ECLI:NL:GHAMS:2020:805
Gerechtshof Amsterdam
- Beschikking
- A.V.T. de Bie
- M.T. Hoogland
- W.K. van Duren
- Rechtspraak.nl
Beëindiging bewind over goederen van rechthebbende na hoger beroep
In deze zaak heeft het Gerechtshof Amsterdam op 10 maart 2020 uitspraak gedaan in hoger beroep inzake de beëindiging van het bewind over de goederen van de rechthebbende. De rechthebbende, geboren in 1958 in Suriname, had in 2012 bewind aangevraagd omdat zij niet in staat was haar vermogensrechtelijke belangen te behartigen. De bewindvoerder, Obin B.V., was benoemd om het bewind uit te voeren. De rechthebbende heeft op 26 augustus 2019 hoger beroep ingesteld tegen een eerdere beschikking van de kantonrechter die haar verzoek tot opheffing van het bewind had afgewezen. Tijdens de mondelinge behandeling op 17 februari 2020 was de rechthebbende aanwezig, bijgestaan door haar advocaat, terwijl de bewindvoerder en andere belanghebbenden niet verschenen.

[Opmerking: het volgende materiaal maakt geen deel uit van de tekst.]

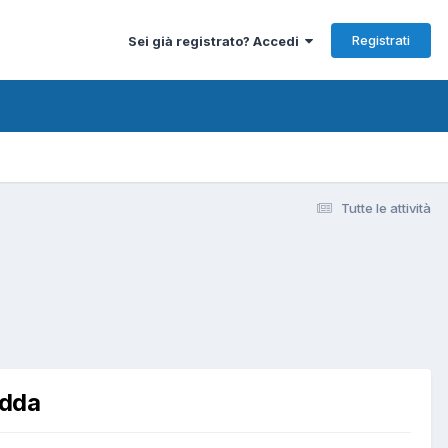
Registrati
Sei già registrato? Accedi
Tutte le attività
edda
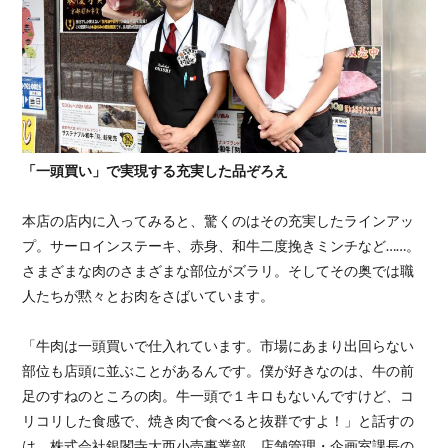
「一頭買い」で実現する充実した品ぞろえ
本店の店内に入ってみると、驚くのはその充実したラインアッ
プ。サーロインステーキ、赤身、和牛二度挽きミンチなど……。
さまざまな肉のさまざまな部位がズラリ。そしてその奥では職
人たちが黙々とお肉をさばいています。
「牛肉は一頭買いで仕入れています。市場にあまり出回らない
部位も店頭に並ぶことがあるんです。僕が好きなのは、牛の前
足のすねのところの肉。牛一頭で１キロもないんですけど、コ
リコリした食感で、焼き肉で食べると抜群ですよ！」と話すの
は、株式会社銀閣寺大西小売事業部 店舗管理・企画室課長の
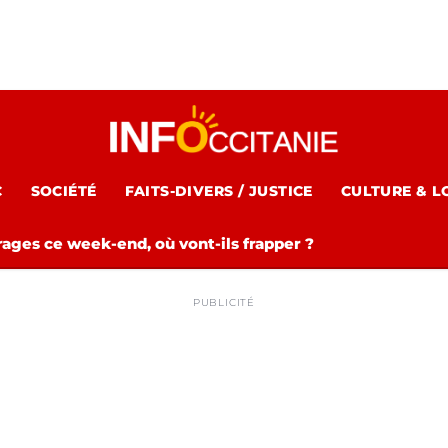
C
SOCIÉTÉ
FAITS-DIVERS / JUSTICE
CULTURE & L
rages ce week-end, où vont-ils frapper ?
PUBLICITÉ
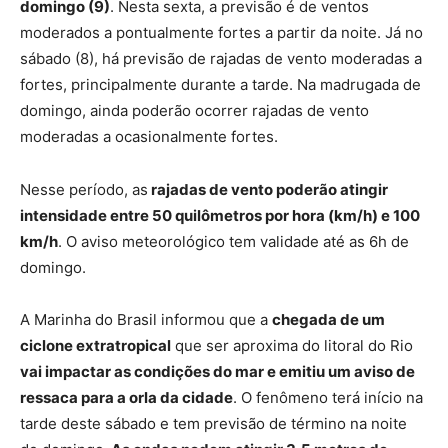
domingo (9)
. Nesta sexta, a previsão é de ventos
moderados a pontualmente fortes a partir da noite. Já no
sábado (8), há previsão de rajadas de vento moderadas a
fortes, principalmente durante a tarde. Na madrugada de
domingo, ainda poderão ocorrer rajadas de vento
moderadas a ocasionalmente fortes.
Nesse período, as
rajadas de vento poderão atingir
intensidade entre 50 quilômetros por hora (km/h) e 100
km/h
. O aviso meteorológico tem validade até as 6h de
domingo.
A Marinha do Brasil informou que a
chegada de um
ciclone extratropical
que ser aproxima do litoral do Rio
vai impactar as condições do mar e emitiu um aviso de
ressaca para a orla da cidade
. O fenômeno terá início na
tarde deste sábado e tem previsão de término na noite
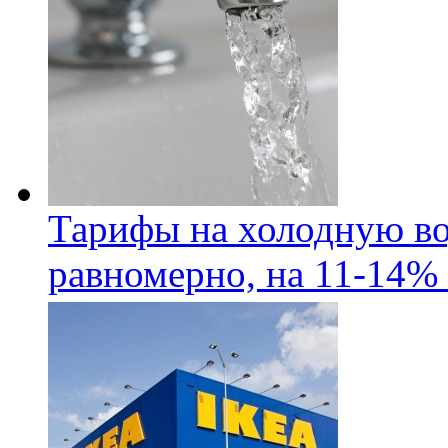
Тарифы на холодную во
равномерно, на 11-14% 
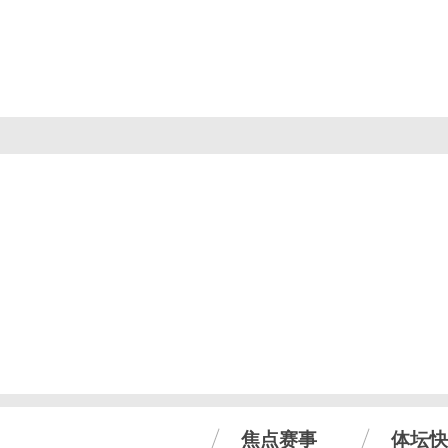
焦点赛事
体坛快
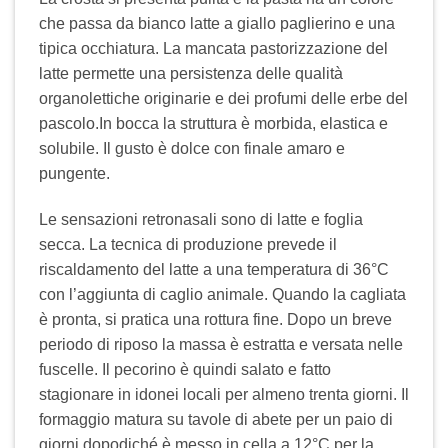
che passa da bianco latte a giallo paglierino e una
tipica occhiatura. La mancata pastorizzazione del
latte permette una persistenza delle qualità
organolettiche originarie e dei profumi delle erbe del
pascolo.In bocca la struttura è morbida, elastica e
solubile. Il gusto è dolce con finale amaro e
pungente.
Le sensazioni retronasali sono di latte e foglia
secca. La tecnica di produzione prevede il
riscaldamento del latte a una temperatura di 36°C
con l’aggiunta di caglio animale. Quando la cagliata
è pronta, si pratica una rottura fine. Dopo un breve
periodo di riposo la massa è estratta e versata nelle
fuscelle. Il pecorino è quindi salato e fatto
stagionare in idonei locali per almeno trenta giorni. Il
formaggio matura su tavole di abete per un paio di
giorni dopodiché è messo in cella a 12°C per la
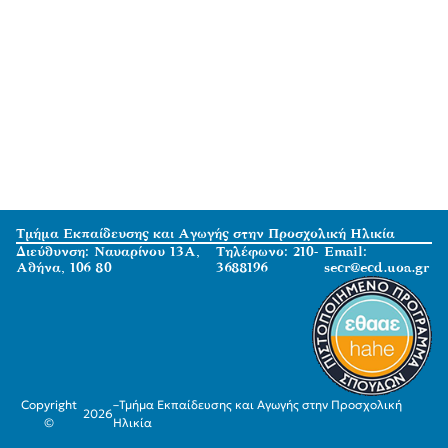
Τμήμα Εκπαίδευσης και Αγωγής στην Προσχολική Ηλικία
Διεύθυνση: Ναυαρίνου 13Α,
Τηλέφωνο: 210-
Email:
Αθήνα, 106 80
3688196
secr@ecd.uoa.gr
Copyright
–
Τμήμα Εκπαίδευσης και Αγωγής στην Προσχολική
2026
©
Ηλικία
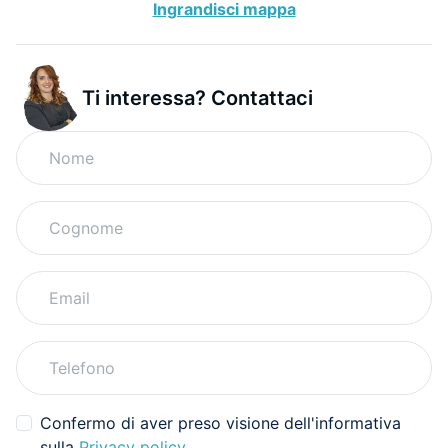
Ingrandisci mappa
Ti interessa? Contattaci
Confermo di aver preso visione dell'informativa
sulla
Privacy policy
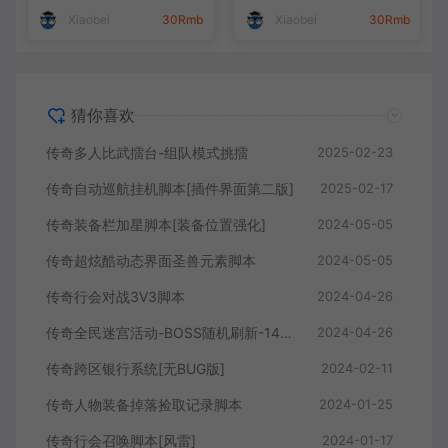
Xiaobei
30Rmb
Xiaobei
30Rmb
猜你喜欢
传奇多人比武擂台-组队模式挑擂
2025-02-23
传奇自动巡航挂机脚本[插件界面第二版]
2025-02-17
传奇装备栏加星脚本[装备位置强化]
2024-05-05
传奇超炫酷动态界面圣兽元素脚本
2024-05-05
传奇行会对战3V3脚本
2024-04-26
传奇全民迷宫活动-BOSS随机刷新-140个小房间内搜寻BOSS
2024-04-26
传奇跨区银行系统[无BUG版]
2024-02-11
传奇人物装备掉落捡取记录脚本
2024-01-25
传奇行会召唤脚本[风雷]
2024-01-17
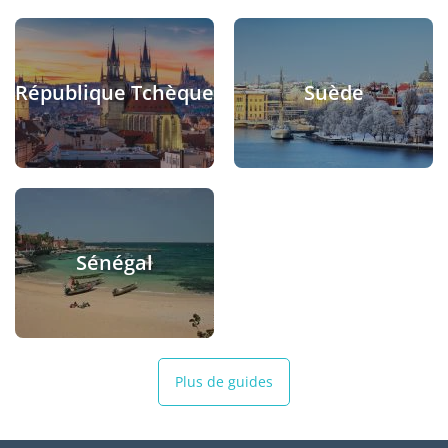
République Tchèque
Suède
Sénégal
Plus de guides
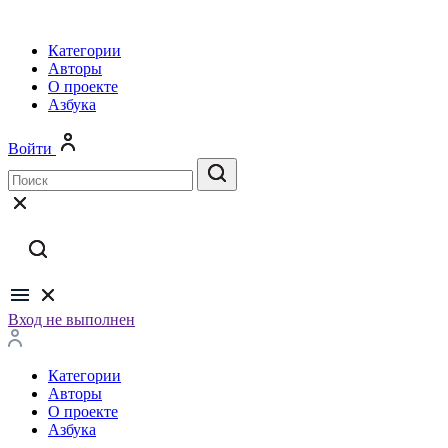
Категории
Авторы
О проекте
Азбука
Войти
Вход не выполнен
Категории
Авторы
О проекте
Азбука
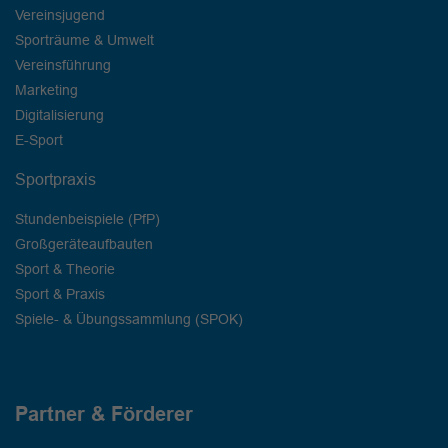
Vereinsjugend
Sporträume & Umwelt
Vereinsführung
Marketing
Digitalisierung
E-Sport
Sportpraxis
Stundenbeispiele (PfP)
Großgeräteaufbauten
Sport & Theorie
Sport & Praxis
Spiele- & Übungssammlung (SPOK)
Partner & Förderer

Het hof heeft vastgesteld dat de rechthebbende sinds juni of juli 2019 geen contact heeft gehad met de bewindvoerder en dat zij inmiddels schuldenvrij is. De rechthebbende heeft verklaard dat zij altijd heeft gewerkt en in staat is haar financiën zelf te regelen. Het hof oordeelde dat de noodzaak voor het bewind niet langer aanwezig is en heeft het verzoek van de rechthebbende om het bewind op te heffen toegewezen. De beschikking van de kantonrechter is vernietigd en het bewind is per 1 april 2020 opgeheven. De bewindvoerder is verplicht om binnen twee maanden na het einde van het bewind een eindrekening en -verantwoording af te leggen aan de rechthebbende.